Previous studies showed a marked retention of MPP⁺ within the NE terminals (Herkenham et al., 1991). In the present study, we found considerable modifications in the kinetics of MPTP/MPP⁺ in those areas where massive NE depletion occurred after the administration of DSP-4. These modifications never involved the levels of MPTP/MPP⁺ 10 min after MPTP administration, which suggests that the NE lesion influences neither the delivery of MPTP nor the early, faint formation of MPP⁺. By contrast, we observed a longer persistence of MPTP in those areas where massive NE depletion occurred; this effect was accompanied by (and probably consequent to) a delay in MPP⁺ formation and a reduction in MPP⁺ peak. In the hippocampus in particular, where the most prominent NE depletion was observed, there was an earlier MPP⁺ formation and clearance in saline + MPTP-treated mice compared with DSP-4-injected animals. The same trend was observed in other brain regions in which substantial NE depletion occurred. These data indicate that the loss of the NE system delays the time course of MPTP/MPP⁺ kinetics. This effect is totally opposite to the hypothesis that an intact NE system would have significantly contributed to the local uptake and segregation of MPP⁺, and it was unexpected in view of previous data showing a dense retention of MPP⁺ within the NE system, which has been described in areas outside the domain of the nigrostriatal dopaminergic pathway (Herkenham et al., 1991). Indeed, such modifications were not detected in those areas (striatum and hypothalamus) where DSP-4 did not produce any significant effect.

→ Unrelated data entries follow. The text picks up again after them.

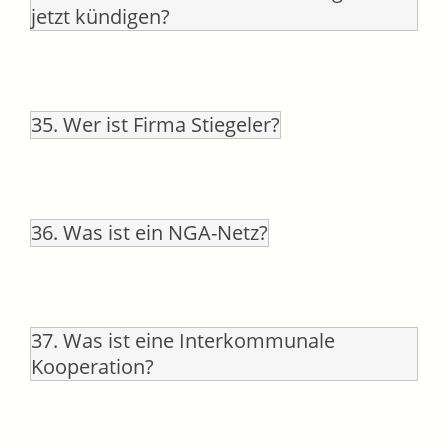
jetzt kündigen?
35. Wer ist Firma Stiegeler?
36. Was ist ein NGA-Netz?
37. Was ist eine Interkommunale
Kooperation?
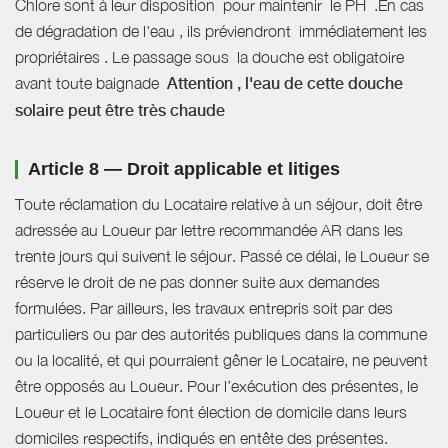
Chlore sont à leur disposition pour maintenir le PH .En cas
de dégradation de l'eau , ils préviendront immédiatement les
propriétaires . Le passage sous la douche est obligatoire
avant toute baignade
Attention , l'eau de cette douche
solaire peut être très chaude
Article 8 — Droit applicable et litiges
Toute réclamation du Locataire relative à un séjour, doit être
adressée au Loueur par lettre recommandée AR dans les
trente jours qui suivent le séjour. Passé ce délai, le Loueur se
réserve le droit de ne pas donner suite aux demandes
formulées. Par ailleurs, les travaux entrepris soit par des
particuliers ou par des autorités publiques dans la commune
ou la localité, et qui pourraient gêner le Locataire, ne peuvent
être opposés au Loueur. Pour l’exécution des présentes, le
Loueur et le Locataire font élection de domicile dans leurs
domiciles respectifs, indiqués en entête des présentes.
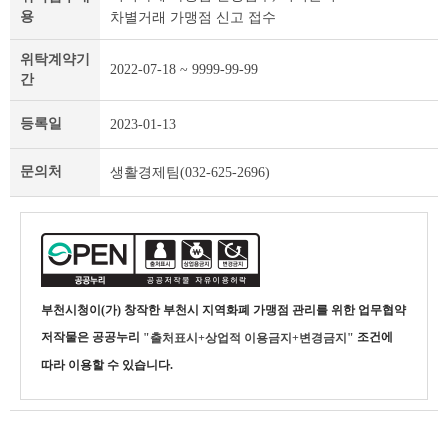
용
차별거래 가맹점 신고 접수
탁
개
인
위탁계약기
2022-07-18 ~ 9999-99-99
정
간
보
및
등록일
2023-01-13
제
목
문의처
생활경제팀(032-625-2696)
테
이
블
부천시청
이(가) 창작한
부천시 지역화폐 가맹점 관리를 위한 업무협약
저작물은 공공누리
조건에
"출처표시+상업적 이용금지+변경금지"
따라 이용할 수 있습니다.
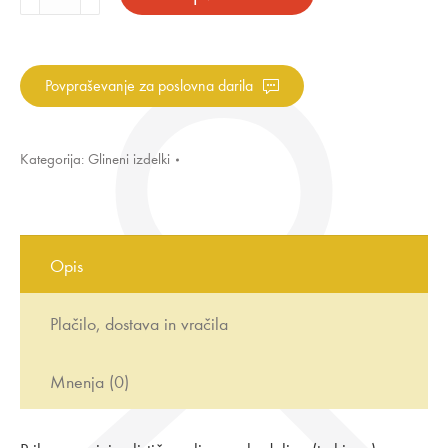
skodelica
rumeno
pikasto
turkizna
Povpraševanje za poslovna darila
količina
Kategorija:
Glineni izdelki
Opis
Plačilo, dostava in vračila
Mnenja (0)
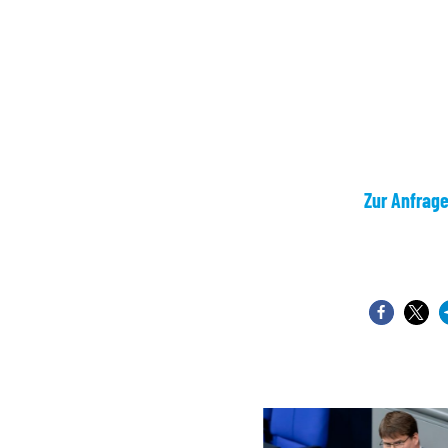
Zur Anfrag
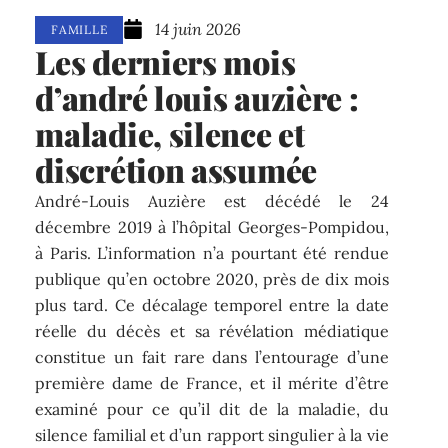
14 juin 2026
FAMILLE
Les derniers mois
d’andré louis auzière :
maladie, silence et
discrétion assumée
André-Louis Auzière est décédé le 24
décembre 2019 à l’hôpital Georges-Pompidou,
à Paris. L’information n’a pourtant été rendue
publique qu’en octobre 2020, près de dix mois
plus tard. Ce décalage temporel entre la date
réelle du décès et sa révélation médiatique
constitue un fait rare dans l’entourage d’une
première dame de France, et il mérite d’être
examiné pour ce qu’il dit de la maladie, du
silence familial et d’un rapport singulier à la vie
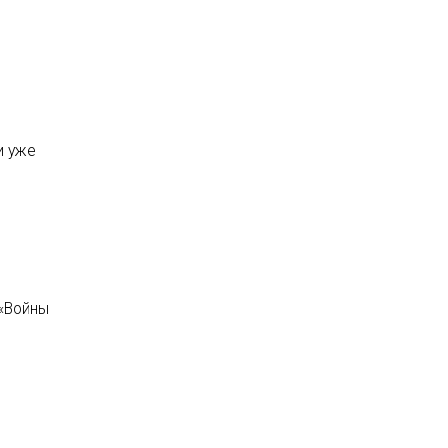
и уже
 «Войны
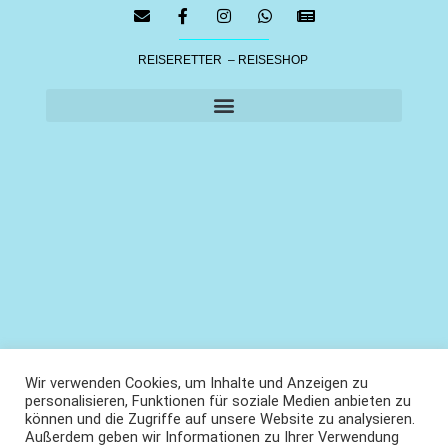
REISERETTER – REISESHOP
Wir verwenden Cookies, um Inhalte und Anzeigen zu
personalisieren, Funktionen für soziale Medien anbieten zu
können und die Zugriffe auf unsere Website zu analysieren.
Außerdem geben wir Informationen zu Ihrer Verwendung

In conclusion, our data confirm that LC NE loss worsens MPTP-induced experimental parkinsonism. This effect is not related to mechanisms that occur after MPTP/MPP⁺ clearance, because the NE loss produced as soon as MPP⁺ was eliminated did not modify the DA-depleting effect induced by MPTP. By contrast, we observed a marked increase in MPTP-induced acute DA depletion in DSP-4-pretreated animals. In this study, we show that despite the pivotal role of NE terminals in taking up and storing MPP⁺, MPTP enhancement does not depend on modifications in the striatal kinetics of MPTP/MPP⁺.